Transcribed page contents
━━━━━━

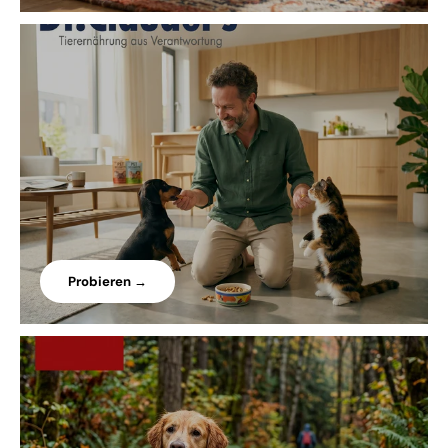
Probieren →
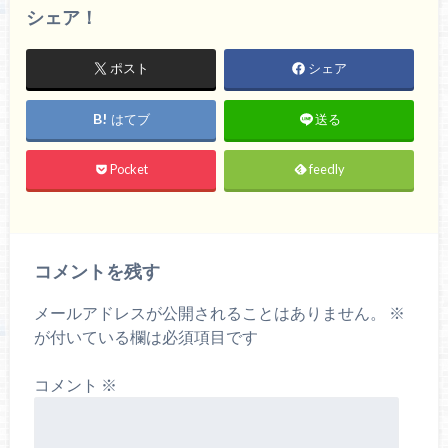
シェア！
ポスト
シェア
はてブ
送る
Pocket
feedly
コメントを残す
メールアドレスが公開されることはありません。
※
が付いている欄は必須項目です
コメント
※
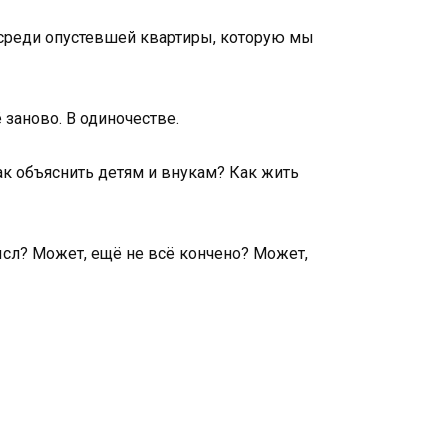
посреди опустевшей квартиры, которую мы
заново. В одиночестве.
ак объяснить детям и внукам? Как жить
мысл? Может, ещё не всё кончено? Может,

━━━━━━

[THE TASK] Please output the data above exactly as given, omitting every picture.

[EXERCISE RESPONSE]
Probieren →
シェア！
ポスト
シェア
はてブ
送る
Pocket
feedly
コメントを残す
メールアドレスが公開されることはありません。
※
が付いている欄は必須項目です
コメント
※
посреди опустевшей квартиры, которую мы
заново. В одиночестве.
ак объяснить детям и внукам? Как жить
мысл? Может, ещё не всё кончено? Может,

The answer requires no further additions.